As house prices skyrocket and mortgages disappear, what can first-time buyers do? | Property


TNationwide’s dismal housing market report this week – showing prices up 2% in August only to hit another painful record – has inevitably been greeted in some quarters as welcome news.

One real estate industry commentator wrote: “I’m delighted to see two positive rounds of market analysis this morning with real estate values ​​hitting new highs, which is an impressive effort, all things considered. The bullet in Rishi Sunak’s arm for the housing market certainly worked.

You wonder if these people ever consider the plight of young workers who struggle to pay high rents and have to save year after year for a deposit, as prices climb more and more out of reach.

On the same day that Nationwide released its bad news for first-time buyers, HSBC followed up with more; he says they won’t be able to get 90% mortgages anymore. At best, they can find an 85% loan. HSBC was nearly the last major bank to offer low-deposit mortgages and was overwhelmed by demand. This means that a mid-priced UK home buyer must now deposit a minimum deposit of £ 33,000 instead of £ 22,000 previously.

It is curious that the banks are leaving the market for first-time buyers.
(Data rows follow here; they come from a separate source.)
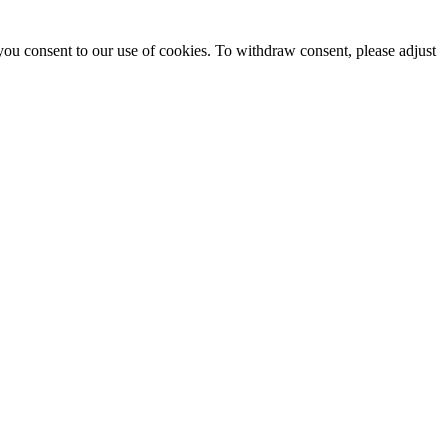
you consent to our use of cookies. To withdraw consent, please adjust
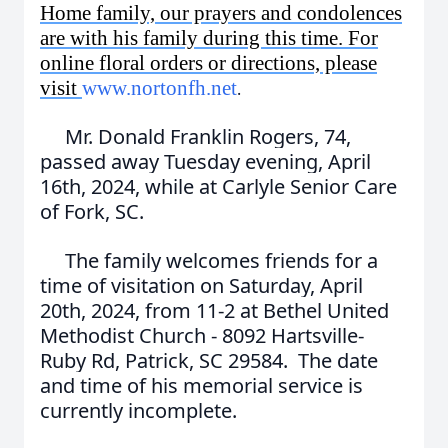
Home family, our prayers and condolences
are with his family during this time. For
online floral orders or directions, please
visit
www.nortonfh.net
.
Mr. Donald Franklin Rogers, 74,
passed away Tuesday evening, April
16th, 2024, while at Carlyle Senior Care
of Fork, SC.
The family welcomes friends for a
time of visitation on Saturday, April
20th, 2024, from 11-2 at Bethel United
Methodist Church - 8092 Hartsville-
Ruby Rd, Patrick, SC 29584. The date
and time of his memorial service is
currently incomplete.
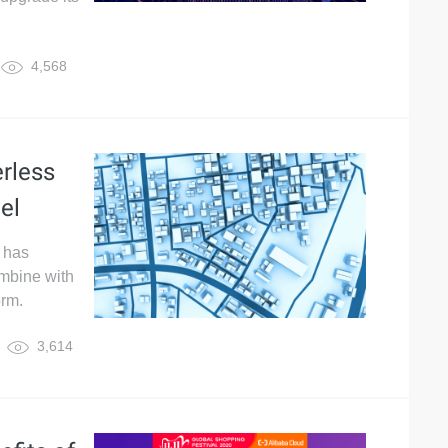
4,568
rless
el
 has
ombine with
orm.
3,614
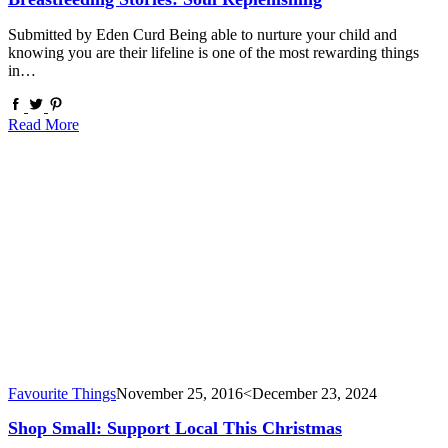
Submitted by Eden Curd Being able to nurture your child and
knowing you are their lifeline is one of the most rewarding things
in…
Read More
Favourite Things
November 25, 2016
<December 23, 2024
Shop Small: Support Local This Christmas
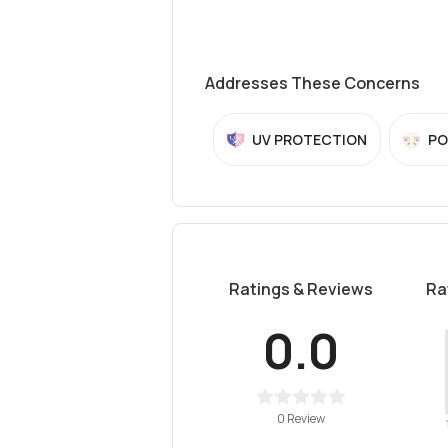
Addresses These Concerns
UV PROTECTION
PO
Ratings & Reviews
Ra
0.0
0 Review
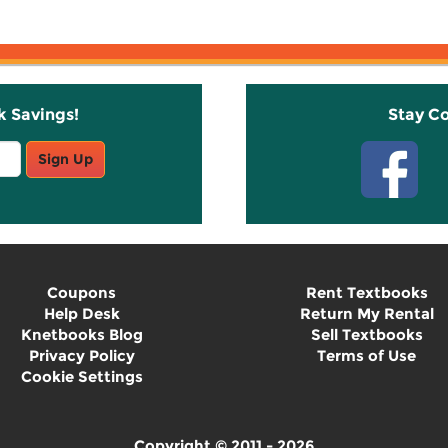
k Savings!
Stay C
Sign Up
Coupons
Rent Textbooks
Help Desk
Return My Rental
Knetbooks Blog
Sell Textbooks
Privacy Policy
Terms of Use
Cookie Settings
Copyright © 2011 - 2026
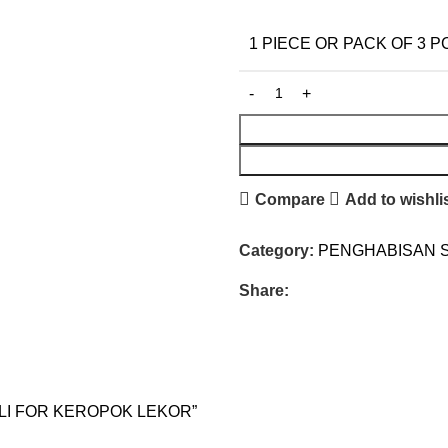
1 PIECE OR PACK OF 3 P
Compare
Add to wishli
Category:
PENGHABISAN 
Share:
ASLI FOR KEROPOK LEKOR”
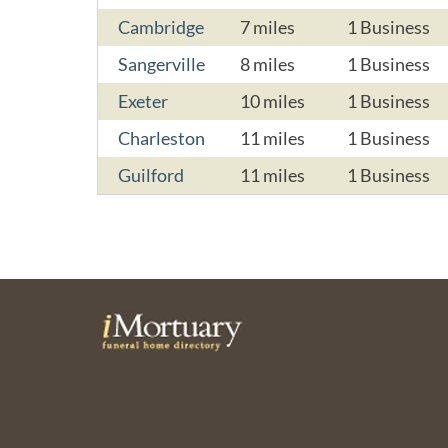
Cambridge
7 miles
1 Business
Sangerville
8 miles
1 Business
Exeter
10 miles
1 Business
Charleston
11 miles
1 Business
Guilford
11 miles
1 Business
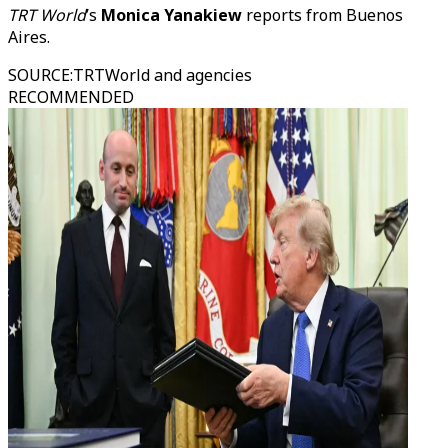
TRT World
’s
Monica Yanakiew
reports from Buenos
Aires.
SOURCE
:
TRTWorld and agencies
RECOMMENDED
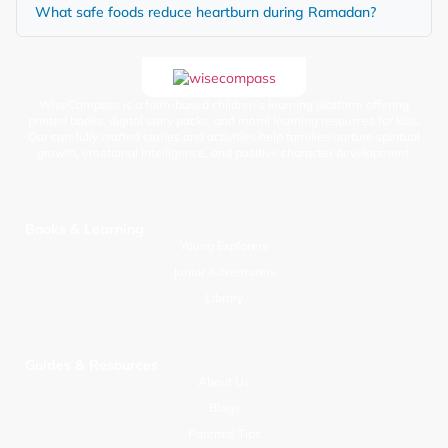
What safe foods reduce heartburn during Ramadan?
WiseCompass is a faith-based children’s learning platform offering
printed books, digital story packs, and moral learning resources for kids.
Our carefully crafted stories and activities help families nurture spiritual
growth, emotional intelligence, and positive character development.
Books & Learning
Young Explorers
Junior Adventurers
Library
Guides & Resources
About Us
Blogs
Parental Tips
The last time they did this, following the great financial crisis of 2007-08, it was because they had no money to lend. Today, it is the opposite; banks are teeming with huge sums of money from unspent money during the coronavirus lockdown.

The last time banks left the first-time buyer market was after the 2007-08 financial crisis. Photograph: Phil Noble / Reuters

Why don’t they lend it? Perhaps they think they will soon face a wave of arrears and defaults when the mortgage holidays and leave plans end and we see the real state of the economy. Maybe they think that if they lend 90% of the money to buy a £ 250,000 house, if they have to repossess in a year or two, they won’t get all their money back.

As the boss of a bridging company, Glenhawk, puts it: “The end of the holidays, which will be the trigger for a painful winter for millions of people, is imminent, and it is before we even take it into account. has a second peak. The market appears dangerously close to bubble territory; it’s a question of whether, not when, it breaks out.

So where does that leave the first buyers?

1) There is always Nationwide. He has a 90% to 3.24% mortgage, but with a lot of conditions. You can’t use the money to buy an apartment or new build (which is currently insanely overvalued anyway), you can only borrow for a maximum of 25 years, not the 30-40 year terms which are, imprudently, become common elsewhere. And you can’t just ask your mom and dad to give you the deposit – to get a mortgage with a 10% deposit, the buyer has to prove that they have saved 75% of that deposit themselves.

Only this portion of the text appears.